**Aim of the exercise**
Quote exactly and only this range of lines in the data below: the line that holds "במגע עם חולה ואז? אין טיפול למחלת החצבת. למעט" to the line that holds "ans, que celui", both included.

**Records for processing**

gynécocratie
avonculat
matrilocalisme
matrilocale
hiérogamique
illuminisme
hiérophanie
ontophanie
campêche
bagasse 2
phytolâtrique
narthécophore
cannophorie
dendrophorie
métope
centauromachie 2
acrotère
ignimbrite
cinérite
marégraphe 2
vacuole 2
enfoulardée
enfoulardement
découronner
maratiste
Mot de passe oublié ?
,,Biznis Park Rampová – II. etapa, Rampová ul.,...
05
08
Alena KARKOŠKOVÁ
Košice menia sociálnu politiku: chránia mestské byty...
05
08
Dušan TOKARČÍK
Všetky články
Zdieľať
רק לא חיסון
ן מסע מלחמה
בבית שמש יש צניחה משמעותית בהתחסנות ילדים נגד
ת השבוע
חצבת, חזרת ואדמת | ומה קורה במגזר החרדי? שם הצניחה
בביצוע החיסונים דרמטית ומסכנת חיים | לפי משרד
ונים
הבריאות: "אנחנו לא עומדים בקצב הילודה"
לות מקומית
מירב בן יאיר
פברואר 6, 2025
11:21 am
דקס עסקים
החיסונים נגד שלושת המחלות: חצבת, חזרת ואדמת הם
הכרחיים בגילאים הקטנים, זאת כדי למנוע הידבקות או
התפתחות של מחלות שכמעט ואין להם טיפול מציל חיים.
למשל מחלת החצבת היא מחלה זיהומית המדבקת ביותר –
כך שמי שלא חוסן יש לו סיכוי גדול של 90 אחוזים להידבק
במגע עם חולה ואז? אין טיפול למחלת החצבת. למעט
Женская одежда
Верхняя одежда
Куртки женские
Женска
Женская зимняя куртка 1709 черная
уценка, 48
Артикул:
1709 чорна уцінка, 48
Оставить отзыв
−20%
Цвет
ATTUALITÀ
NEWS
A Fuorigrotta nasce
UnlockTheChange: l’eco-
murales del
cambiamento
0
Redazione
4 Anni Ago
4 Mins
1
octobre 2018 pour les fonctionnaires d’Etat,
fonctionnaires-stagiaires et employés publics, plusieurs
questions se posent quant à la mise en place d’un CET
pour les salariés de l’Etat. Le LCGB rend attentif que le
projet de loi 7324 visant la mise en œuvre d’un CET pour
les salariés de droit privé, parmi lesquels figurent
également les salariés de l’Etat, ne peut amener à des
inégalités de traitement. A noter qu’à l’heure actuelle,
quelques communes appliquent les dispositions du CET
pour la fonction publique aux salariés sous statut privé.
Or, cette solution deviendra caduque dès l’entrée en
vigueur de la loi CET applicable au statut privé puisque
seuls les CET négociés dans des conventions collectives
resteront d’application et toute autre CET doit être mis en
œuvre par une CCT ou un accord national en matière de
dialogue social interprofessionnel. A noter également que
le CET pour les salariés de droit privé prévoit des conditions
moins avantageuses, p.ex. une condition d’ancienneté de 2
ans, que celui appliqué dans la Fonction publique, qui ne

* * *

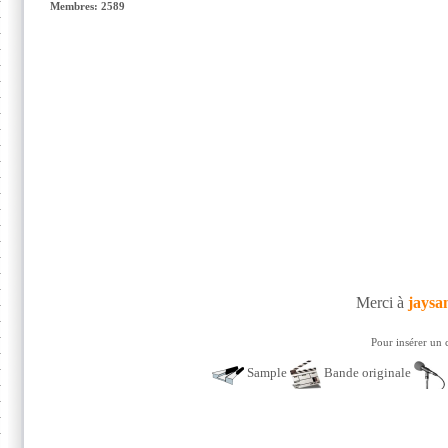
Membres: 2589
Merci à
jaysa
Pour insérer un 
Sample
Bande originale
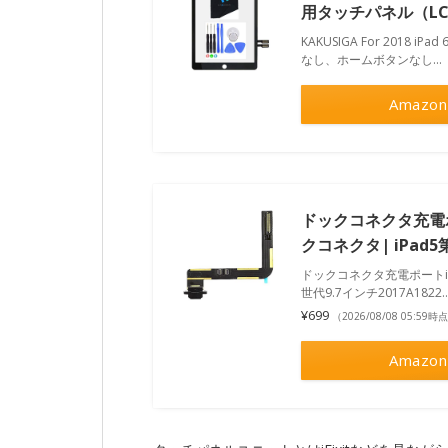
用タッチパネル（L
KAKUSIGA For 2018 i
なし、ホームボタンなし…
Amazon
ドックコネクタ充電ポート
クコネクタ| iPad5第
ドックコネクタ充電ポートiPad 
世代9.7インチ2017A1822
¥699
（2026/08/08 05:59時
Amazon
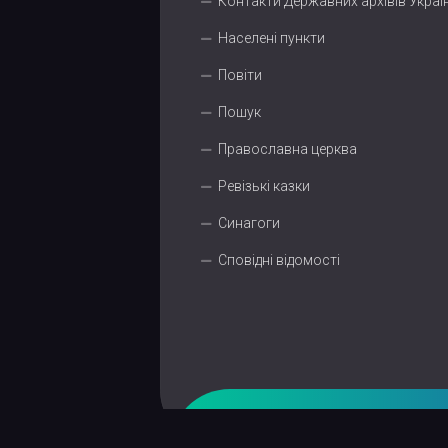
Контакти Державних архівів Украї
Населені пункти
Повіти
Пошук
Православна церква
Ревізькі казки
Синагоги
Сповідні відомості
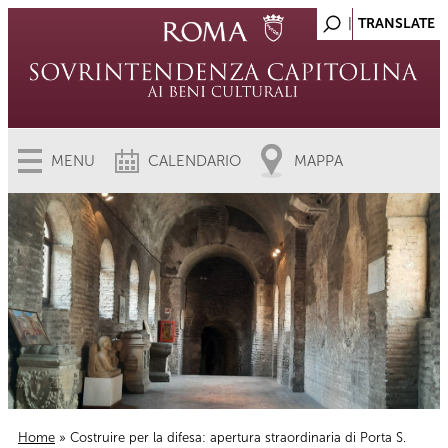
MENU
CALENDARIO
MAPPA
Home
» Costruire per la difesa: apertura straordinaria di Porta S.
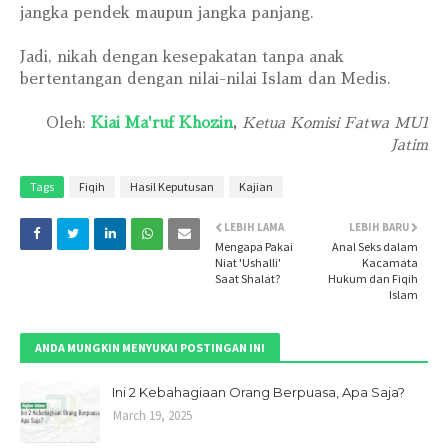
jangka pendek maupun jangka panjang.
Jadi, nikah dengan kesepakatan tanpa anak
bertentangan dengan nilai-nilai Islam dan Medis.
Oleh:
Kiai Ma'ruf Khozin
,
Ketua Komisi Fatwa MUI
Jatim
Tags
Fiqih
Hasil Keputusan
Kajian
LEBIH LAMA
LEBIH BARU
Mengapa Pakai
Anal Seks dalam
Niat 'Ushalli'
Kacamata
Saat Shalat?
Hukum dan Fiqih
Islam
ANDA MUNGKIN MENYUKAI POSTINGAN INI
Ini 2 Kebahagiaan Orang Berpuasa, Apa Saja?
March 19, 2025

==

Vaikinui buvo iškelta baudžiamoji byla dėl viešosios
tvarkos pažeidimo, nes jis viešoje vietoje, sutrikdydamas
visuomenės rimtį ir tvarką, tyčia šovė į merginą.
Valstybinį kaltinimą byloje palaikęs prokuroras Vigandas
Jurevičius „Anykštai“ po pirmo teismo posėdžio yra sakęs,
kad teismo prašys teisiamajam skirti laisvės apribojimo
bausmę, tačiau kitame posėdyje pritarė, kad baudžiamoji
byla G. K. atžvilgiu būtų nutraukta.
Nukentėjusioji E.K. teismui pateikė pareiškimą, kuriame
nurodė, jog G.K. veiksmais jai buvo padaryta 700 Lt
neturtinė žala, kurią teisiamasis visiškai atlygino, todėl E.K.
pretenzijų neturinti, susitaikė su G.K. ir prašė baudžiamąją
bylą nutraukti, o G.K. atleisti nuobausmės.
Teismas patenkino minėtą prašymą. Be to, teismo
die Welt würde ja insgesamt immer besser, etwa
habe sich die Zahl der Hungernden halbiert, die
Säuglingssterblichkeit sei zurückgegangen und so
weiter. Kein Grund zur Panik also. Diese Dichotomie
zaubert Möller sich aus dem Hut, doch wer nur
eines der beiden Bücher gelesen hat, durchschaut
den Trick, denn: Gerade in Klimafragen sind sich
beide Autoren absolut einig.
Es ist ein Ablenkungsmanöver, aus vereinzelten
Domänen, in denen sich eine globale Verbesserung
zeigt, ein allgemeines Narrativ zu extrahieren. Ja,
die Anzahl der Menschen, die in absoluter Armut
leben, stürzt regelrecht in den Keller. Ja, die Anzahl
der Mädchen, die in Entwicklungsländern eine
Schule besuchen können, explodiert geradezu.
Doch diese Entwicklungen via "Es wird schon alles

**Answer section**
במגע עם חולה ואז? אין טיפול למחלת החצבת. למעט
Женская одежда
Верхняя одежда
Куртки женские
Женска
Женская зимняя куртка 1709 черная
уценка, 48
Артикул:
1709 чорна уцінка, 48
Оставить отзыв
−20%
Цвет
ATTUALITÀ
NEWS
A Fuorigrotta nasce
UnlockTheChange: l’eco-
murales del
cambiamento
0
Redazione
4 Anni Ago
4 Mins
1
octobre 2018 pour les fonctionnaires d’Etat,
fonctionnaires-stagiaires et employés publics, plusieurs
questions se posent quant à la mise en place d’un CET
pour les salariés de l’Etat. Le LCGB rend attentif que le
projet de loi 7324 visant la mise en œuvre d’un CET pour
les salariés de droit privé, parmi lesquels figurent
également les salariés de l’Etat, ne peut amener à des
inégalités de traitement. A noter qu’à l’heure actuelle,
quelques communes appliquent les dispositions du CET
pour la fonction publique aux salariés sous statut privé.
Or, cette solution deviendra caduque dès l’entrée en
vigueur de la loi CET applicable au statut privé puisque
seuls les CET négociés dans des conventions collectives
resteront d’application et toute autre CET doit être mis en
œuvre par une CCT ou un accord national en matière de
dialogue social interprofessionnel. A noter également que
le CET pour les salariés de droit privé prévoit des conditions
moins avantageuses, p.ex. une condition d’ancienneté de 2
ans, que celui appliqué dans la Fonction publique, qui ne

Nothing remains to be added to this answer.